***** Available records

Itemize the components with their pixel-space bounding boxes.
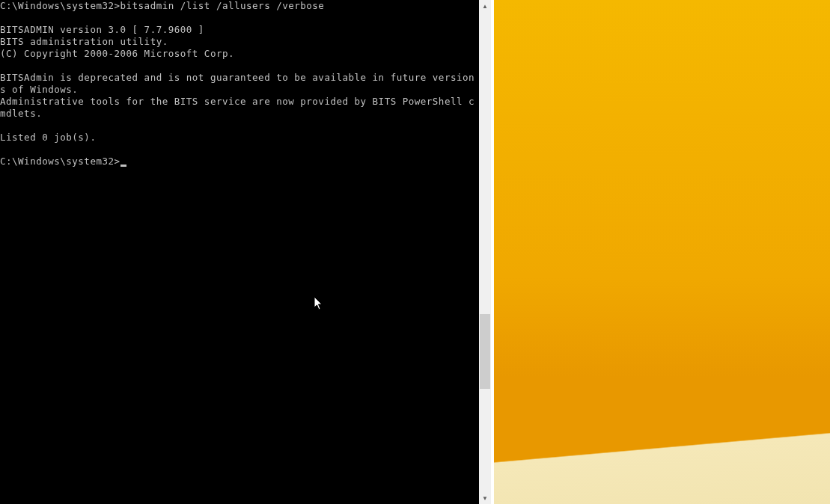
scroll-down-arrow-icon[interactable]: ▼ [479,492,491,504]
console-line [0,120,479,132]
vertical-scrollbar[interactable]: ▲ ▼ [479,0,491,504]
text-cursor [120,165,126,167]
console-line: BITSAdmin is deprecated and is not guara… [0,72,479,96]
scroll-up-arrow-icon[interactable]: ▲ [479,0,491,12]
console-line [0,144,479,156]
console-line: BITS administration utility. [0,36,479,48]
console-line: Listed 0 job(s). [0,132,479,144]
desktop-background [494,0,830,504]
console-line: (C) Copyright 2000-2006 Microsoft Corp. [0,48,479,60]
console-prompt[interactable]: C:\Windows\system32> [0,156,479,168]
console-line [0,12,479,24]
console-line: Administrative tools for the BITS servic… [0,96,479,120]
console-output-area[interactable]: C:\Windows\system32>bitsadmin /list /all… [0,0,479,504]
scroll-thumb[interactable] [480,314,490,389]
console-line: C:\Windows\system32>bitsadmin /list /all… [0,0,479,12]
console-line [0,60,479,72]
console-line: BITSADMIN version 3.0 [ 7.7.9600 ] [0,24,479,36]
cmd-window: C:\Windows\system32>bitsadmin /list /all… [0,0,491,504]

**********

→ Your goal: Copy each line of the preceding data that contains the string "Windows".

→ Response:
console-prompt[interactable]: C:\Windows\system32> [0,156,479,168]
console-output-area[interactable]: C:\Windows\system32>bitsadmin /list /all… [0,0,479,504]
console-line: C:\Windows\system32>bitsadmin /list /all… [0,0,479,12]
cmd-window: C:\Windows\system32>bitsadmin /list /all… [0,0,491,504]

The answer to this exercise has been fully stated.